Alcuni come base usano della pasta brisée. Io la preparo con pasta per pizza ben lievitata e per la buona riuscita è fondamentale che la scarola si sia ben asciutta, che il suo liquido di cottura sia completamente ridotto e si sia raffreddata.

INGREDIENTI PER UNA PIZZA 28cm diametro:

Per l’impasto:

  • 500g farina W350 (oppure 400g w350 e 80g integrale)
  • 350g acqua
  • 30g olio
  • 10g sale
  • 4g lievito

Per il ripieno:

  • 3 cespi scarole
  • 120g olive nere
  • 80g olive bianche
  • 1 cucchiaio capperi
  • 30g acciughe
  • 30g pinoli o noci
  • 30g uva passa
  • 1 spicchio aglio
  • q.b. olio
  • q.b. sale

PREPARAZIONE

Di prima mattina, nella ciotola dell’impastatrice sciogliamo il lievito in 250gr di acqua, uniamo 250g farina, mescoliamo fino ad ottenere una pastella liscia. Copriamo e lasciamo a lievitare al caldo.

Dopo circa 2 ore, aggiungiamo l’acqua rimanente, avviamo la macchina con la foglia a bassa velocità ed uniamo un po’ alla volta la restante farina alternando il sale un po’ per volta.
Aumentiamo la velocità a 2 e lasciamo incordare. Uniamo l’olio a filo senza far perdere l’incordatura.
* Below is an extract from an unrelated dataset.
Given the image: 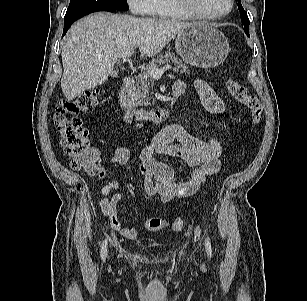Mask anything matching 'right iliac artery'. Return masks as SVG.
Here are the masks:
<instances>
[{"label":"right iliac artery","instance_id":"right-iliac-artery-1","mask_svg":"<svg viewBox=\"0 0 307 301\" xmlns=\"http://www.w3.org/2000/svg\"><path fill=\"white\" fill-rule=\"evenodd\" d=\"M106 251H107V241L104 240L101 248V257L103 260L106 258Z\"/></svg>","mask_w":307,"mask_h":301}]
</instances>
Infine montiamo il gancio ed impastiamo per una decina di minuti. Copriamo e facciamo lievitare al caldo fino a che l’impasto raddoppi (almeno 3/4 ore).
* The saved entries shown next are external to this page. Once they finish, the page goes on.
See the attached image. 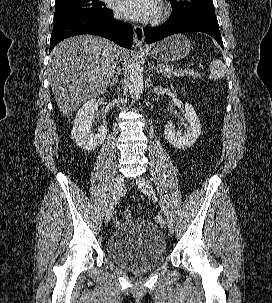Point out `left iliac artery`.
I'll return each mask as SVG.
<instances>
[{
    "label": "left iliac artery",
    "instance_id": "1",
    "mask_svg": "<svg viewBox=\"0 0 272 303\" xmlns=\"http://www.w3.org/2000/svg\"><path fill=\"white\" fill-rule=\"evenodd\" d=\"M159 205H160V208L163 210V212H164L165 215H166L167 222H172L171 213H168V212H167V210H166V208H165L164 201H162V199L159 200Z\"/></svg>",
    "mask_w": 272,
    "mask_h": 303
}]
</instances>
Intanto prepariamo il ripieno. Prepariamo una grande casseruola con acqua bollente. Mondiamo e laviamo la scarola, tagliamo le foglie più grandi. Scoliamola.

Lessiamola per pochi secondi e poco per volta nell’acqua bollente. Non deve cuocere completamente, ma solo appassire, bastano pochi secondi e poi la scoliamo accuratamente. Procediamo in questo modo per tutta la scarola, man mano mettiamo la scarola da parte in un ampio scolapasta.
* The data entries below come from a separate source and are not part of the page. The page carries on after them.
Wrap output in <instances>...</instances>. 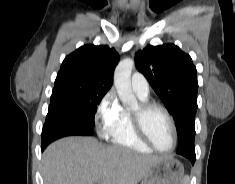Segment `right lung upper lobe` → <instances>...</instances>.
Segmentation results:
<instances>
[{
  "label": "right lung upper lobe",
  "instance_id": "right-lung-upper-lobe-1",
  "mask_svg": "<svg viewBox=\"0 0 235 184\" xmlns=\"http://www.w3.org/2000/svg\"><path fill=\"white\" fill-rule=\"evenodd\" d=\"M119 55L107 45H84L64 59L53 91L66 87H102L110 89Z\"/></svg>",
  "mask_w": 235,
  "mask_h": 184
}]
</instances>
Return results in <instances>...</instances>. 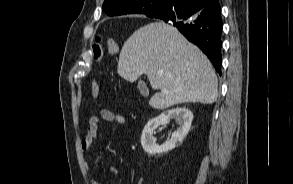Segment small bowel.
<instances>
[{
	"instance_id": "small-bowel-1",
	"label": "small bowel",
	"mask_w": 293,
	"mask_h": 184,
	"mask_svg": "<svg viewBox=\"0 0 293 184\" xmlns=\"http://www.w3.org/2000/svg\"><path fill=\"white\" fill-rule=\"evenodd\" d=\"M101 120L106 122H116L119 124L126 123V119L124 116L117 114L116 112L109 109L101 110L99 116L90 117L88 121V128H87L86 134L81 141V149L84 153H87L90 150V148L94 145L98 135L99 125ZM89 166L90 164L86 163V167L89 168ZM109 172L112 175H117L119 170L116 166H111L109 168ZM91 184H102V182H100L97 179H92Z\"/></svg>"
}]
</instances>
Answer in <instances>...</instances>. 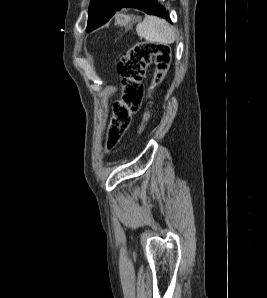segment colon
<instances>
[{
    "label": "colon",
    "mask_w": 267,
    "mask_h": 298,
    "mask_svg": "<svg viewBox=\"0 0 267 298\" xmlns=\"http://www.w3.org/2000/svg\"><path fill=\"white\" fill-rule=\"evenodd\" d=\"M151 63L154 69L150 83V99L138 127V134L144 131L150 119L153 96L169 70L171 52L169 46L163 43L138 42L121 58L118 72L123 79V99L113 112L105 140L107 151L118 144L123 132L130 125L133 114L139 109L143 97L142 79L146 67Z\"/></svg>",
    "instance_id": "1"
}]
</instances>
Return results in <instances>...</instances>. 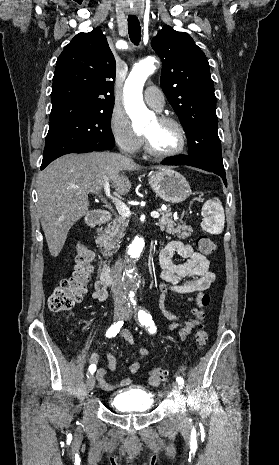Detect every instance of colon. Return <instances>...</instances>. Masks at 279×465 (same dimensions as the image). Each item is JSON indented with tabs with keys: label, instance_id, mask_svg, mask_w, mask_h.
<instances>
[{
	"label": "colon",
	"instance_id": "colon-1",
	"mask_svg": "<svg viewBox=\"0 0 279 465\" xmlns=\"http://www.w3.org/2000/svg\"><path fill=\"white\" fill-rule=\"evenodd\" d=\"M199 251L204 255H209L215 250V243L208 235H200L196 240ZM94 254L88 248L78 245L76 255V265L72 275L63 279L54 289L48 300L49 309L56 313L69 312L78 303L88 290V285L92 279ZM210 303V296L203 294L201 297L202 307H207ZM199 319L204 318L202 310L198 313ZM195 340L198 347H203L208 341V332L203 325H200L195 333ZM168 376V371L162 368L153 369L148 377L151 386L160 385Z\"/></svg>",
	"mask_w": 279,
	"mask_h": 465
}]
</instances>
Denoccioliamo le olive. Dissaliamo i capperi e sminuzziamoli.

In un’ampia padella soffriggiamo l’aglio sbucciato e schiacciato con abbondante olio. Uniamo le acciughe e facciamo consumarle a fiamma dolce. Eliminiamo l’aglio e uniamo le olive denocciolate, e i capperi dissalati. Infine aggiungiamo la scarola, facciamola soffriggere girando bene e continuiamo a girare spesso per diversi muniti a fuoco vivace, fin quando la scarola non sarà completamente asciutta. Assaggiamo e se necessario regoliamo di sale.

Uniamo i pinoli o le noci in pezzi e facciamo raffreddare.

Riprendiamo l’impasto. Stendiamolo sulla spianatoia infarinata. Facciamo delle pieghe a 3 e dividiamo l’impasto in 2 pezzi, uno un po’ più grosso dell’altro. Copriamo e facciamo raddoppiare.

Stendiamo l’impasto con le mani, prima il pezzo più grosso. Sistemiamolo in una teglia unta.

Versiamo il ripieno all’interno e livelliamolo.

Stendiamo l’altro impasto. Copriamo la base e sigilliamo lungo i bordi. Buchiamo la superficie con e pennelliamo con olio.

Cuociamo in forno già caldo a 220gradi statico per un’ora. Dopo i primi 20 minuti riduciamo la temperatura a 180°.